While walking to Rasa yesterday, I was thinking of an interesting story my Malayalam sir, Devasiya told me when I was in 6th or 7th standard. Those who studied Malayalam would definitely know the German missionary Hermann Gundert, who compiled the first Malayalam grammar and dictionary. Once a native from Kerala seeing Gundert’s cat eyes made fun of him without knowing his knowledge in Indian languages – “Ganapathi Vahana Ripu Nayana” means ‘The one who have the eyes of enemy (cat) of the carrier (rat) of Lord Ganesaha”. It seems, in seconds Gundert responded to him in a his humorous manner “Dasharatha Nandadana Sakhi Vadana” – “ The one who has the face (monkey face) of the best friend (Hanuman) of King Dasharatha’s son (Lord Sriram).
The history and culture of Kerala always fascinated me, ever since the time I read the whole collection of Kottarathil Shankunni’s ‘Aithihyamala’ from Swamiji’s library. My mother being an avid reader of Mathrubhoomi Weekly that always carried quality articles- both informative and critical- inspired me to read nonfiction and semi-fiction more than fiction. My mother’s favourite book ‘Parayi Petta Panthirukulam’ could be the novel I have read the maximum number of times in my life. There is a sense of pride in understanding the importance of the land, the people born in that soil and the events that made that South West strip of India so different from other places. Protected by the Western Ghats at the East and Arabian Sea at the West, the birth of the landscape was believed to be a gift of the axe of Lord Vishnu’s immortal saint avathar Parashuraman.
While serving Travancore Chicken Masala and Thalassery Chicken at the restaurant, I do think about all that I learnt in my childhood about the division of provinces of today’s Kerala during king’s era. Kerala, is the first state of India that voted a communist government under E.M.S. Namboodiripadu. In Orissa, I while doing the documentary film on Gond and Kondth tribes I met an elderly ex-naxalite leader who changed to core Gandhian, who happened to tell me a lot of stories about his friendship and work with E.M.S.
May be it is madness in the name of caste and creed that made Vivekananda call Kerala, a Mental Asylum, but beyond that it is a place where many religions co-existed for many centuries. Kerala is a rare region where there the pilgrims to a Hindu temple (Shabarimala) start their journey visiting a Mosque.

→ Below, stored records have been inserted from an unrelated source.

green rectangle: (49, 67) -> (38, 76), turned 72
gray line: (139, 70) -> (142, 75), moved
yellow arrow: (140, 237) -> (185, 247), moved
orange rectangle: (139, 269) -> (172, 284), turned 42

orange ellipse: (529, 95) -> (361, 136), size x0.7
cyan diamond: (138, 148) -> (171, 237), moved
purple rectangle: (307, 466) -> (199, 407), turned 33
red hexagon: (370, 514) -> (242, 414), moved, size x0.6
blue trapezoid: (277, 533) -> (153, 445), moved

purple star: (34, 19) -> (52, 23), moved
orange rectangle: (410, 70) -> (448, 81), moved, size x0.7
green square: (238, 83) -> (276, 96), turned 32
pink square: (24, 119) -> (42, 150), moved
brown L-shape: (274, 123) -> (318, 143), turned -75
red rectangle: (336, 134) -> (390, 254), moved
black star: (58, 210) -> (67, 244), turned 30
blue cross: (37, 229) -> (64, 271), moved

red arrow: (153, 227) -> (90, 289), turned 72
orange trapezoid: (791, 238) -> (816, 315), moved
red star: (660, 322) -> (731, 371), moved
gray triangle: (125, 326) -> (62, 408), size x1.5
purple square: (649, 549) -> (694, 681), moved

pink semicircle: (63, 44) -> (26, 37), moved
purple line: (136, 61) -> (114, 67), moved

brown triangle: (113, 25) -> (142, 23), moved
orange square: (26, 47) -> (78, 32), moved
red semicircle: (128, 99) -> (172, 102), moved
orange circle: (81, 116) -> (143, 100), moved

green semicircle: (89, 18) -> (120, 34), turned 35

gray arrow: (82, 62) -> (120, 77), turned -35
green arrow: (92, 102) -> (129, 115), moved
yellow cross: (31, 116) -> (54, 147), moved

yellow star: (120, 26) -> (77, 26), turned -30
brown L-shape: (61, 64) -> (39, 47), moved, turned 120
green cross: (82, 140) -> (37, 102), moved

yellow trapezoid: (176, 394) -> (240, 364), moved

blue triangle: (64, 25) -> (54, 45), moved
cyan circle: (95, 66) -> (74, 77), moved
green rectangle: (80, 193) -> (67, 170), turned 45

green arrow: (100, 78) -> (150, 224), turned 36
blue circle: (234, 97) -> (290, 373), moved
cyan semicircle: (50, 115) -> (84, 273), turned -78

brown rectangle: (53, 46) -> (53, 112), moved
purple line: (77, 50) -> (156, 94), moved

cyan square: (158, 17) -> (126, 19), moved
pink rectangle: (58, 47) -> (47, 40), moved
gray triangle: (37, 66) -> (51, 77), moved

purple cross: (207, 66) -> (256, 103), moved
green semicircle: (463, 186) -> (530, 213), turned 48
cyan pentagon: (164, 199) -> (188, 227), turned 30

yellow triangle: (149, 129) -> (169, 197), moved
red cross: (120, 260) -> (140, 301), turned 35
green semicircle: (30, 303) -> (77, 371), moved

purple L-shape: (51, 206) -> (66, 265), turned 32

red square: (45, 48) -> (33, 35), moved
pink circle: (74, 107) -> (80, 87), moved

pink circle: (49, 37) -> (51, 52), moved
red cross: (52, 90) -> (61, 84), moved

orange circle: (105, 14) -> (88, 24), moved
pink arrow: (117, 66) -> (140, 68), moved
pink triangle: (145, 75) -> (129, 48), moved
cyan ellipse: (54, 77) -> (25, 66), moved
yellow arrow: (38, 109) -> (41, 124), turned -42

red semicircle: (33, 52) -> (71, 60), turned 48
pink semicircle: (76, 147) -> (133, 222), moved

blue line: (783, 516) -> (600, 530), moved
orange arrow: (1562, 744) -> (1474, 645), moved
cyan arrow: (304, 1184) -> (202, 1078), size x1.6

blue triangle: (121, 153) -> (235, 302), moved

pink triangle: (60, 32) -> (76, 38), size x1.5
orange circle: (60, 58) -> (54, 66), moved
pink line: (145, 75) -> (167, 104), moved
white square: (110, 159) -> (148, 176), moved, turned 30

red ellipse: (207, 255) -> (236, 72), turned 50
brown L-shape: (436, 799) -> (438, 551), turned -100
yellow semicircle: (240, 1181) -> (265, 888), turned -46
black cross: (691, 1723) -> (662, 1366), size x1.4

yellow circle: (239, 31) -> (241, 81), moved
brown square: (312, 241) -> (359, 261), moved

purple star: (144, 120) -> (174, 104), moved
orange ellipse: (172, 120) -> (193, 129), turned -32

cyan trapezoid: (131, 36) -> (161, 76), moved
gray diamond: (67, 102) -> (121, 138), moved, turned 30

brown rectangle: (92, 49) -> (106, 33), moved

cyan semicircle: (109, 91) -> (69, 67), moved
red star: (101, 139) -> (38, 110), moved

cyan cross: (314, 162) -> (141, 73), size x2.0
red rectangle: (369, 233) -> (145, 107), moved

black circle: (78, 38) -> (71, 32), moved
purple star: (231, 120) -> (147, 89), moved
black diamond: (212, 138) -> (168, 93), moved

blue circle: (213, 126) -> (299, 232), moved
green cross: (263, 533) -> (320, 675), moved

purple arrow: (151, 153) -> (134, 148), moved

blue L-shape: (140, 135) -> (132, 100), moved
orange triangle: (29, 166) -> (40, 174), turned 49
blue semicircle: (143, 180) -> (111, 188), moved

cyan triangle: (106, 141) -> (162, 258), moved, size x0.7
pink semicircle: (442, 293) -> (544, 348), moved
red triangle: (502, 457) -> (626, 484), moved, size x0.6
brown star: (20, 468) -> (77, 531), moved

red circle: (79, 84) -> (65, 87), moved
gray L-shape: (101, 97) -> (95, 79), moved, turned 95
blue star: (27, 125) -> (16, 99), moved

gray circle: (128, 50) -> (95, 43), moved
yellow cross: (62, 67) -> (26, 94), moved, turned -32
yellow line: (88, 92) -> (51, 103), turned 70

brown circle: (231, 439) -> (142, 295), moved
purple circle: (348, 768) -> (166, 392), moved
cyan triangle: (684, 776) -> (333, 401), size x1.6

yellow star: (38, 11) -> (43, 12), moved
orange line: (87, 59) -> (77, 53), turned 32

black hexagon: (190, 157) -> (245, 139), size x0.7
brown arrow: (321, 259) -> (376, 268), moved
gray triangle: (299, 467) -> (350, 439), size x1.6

Today’s Kerala and India are under the clutches of politically religious and religiously political bastards. Amalgamation of religion and politics is the worst sin faced by the nation and the state today. Well, isn’t that the true ‘Divide and Rule’ policy we kept blaming the colonial rule in our own social studies text books for many decades.
I was watching the film Kuttishrank by Shaji N. Karun that represented the past of three different divisions of Kerala in an effective manner. I thoroughly enjoyed the sequences of the arrival of Kerala’s traditional ‘Pathemari’ (wooden boat) at Northern coast, from Cylone with a bunch of Buddhist monks who were travelling to Bodhgaya.
While coming to UK the only book I carried with me was “Kerala Charithram (The History of Kerala)” by A. Sridharamenon that showed how rich was the trade relation the Keralan landscape had with the other nations around the globe. The region hosted both the traders from the East and the West with the same interest at varied time periods that clearly say that Kerala was never been an isolated space in the history of mankind.
I haven’t started with this blog in the objective of an NRI way of spitting his nostalgia. Well, for that matter, I have never considered myself an NRI. When my parents asked me what is the difference between the people in UK and Kerala, I was confused. I don’t really think emotionally and sensibly anyone is different. Except for color and culture, I wouldn't be able to judge anyone from any land based on emotions, senses, ethics and aesthetics. The rights, wrongs and choices might be different according to the geographical origin but then who are we to judge the rights, wrongs and choices.
While starting with the blog I was thinking of elaborating on the philosophy of identifying one of the smallest creature of the world, rat, for the bulkiest God of Hindu mythology, Lord Ganesha who has the head and structure of an elephant as represented in epics and art. Isn’t it very ironical and philosophical? Isn’t it the truth of life. The little one’s carrying the bulkiest’s. I guess that is the beauty of life... again.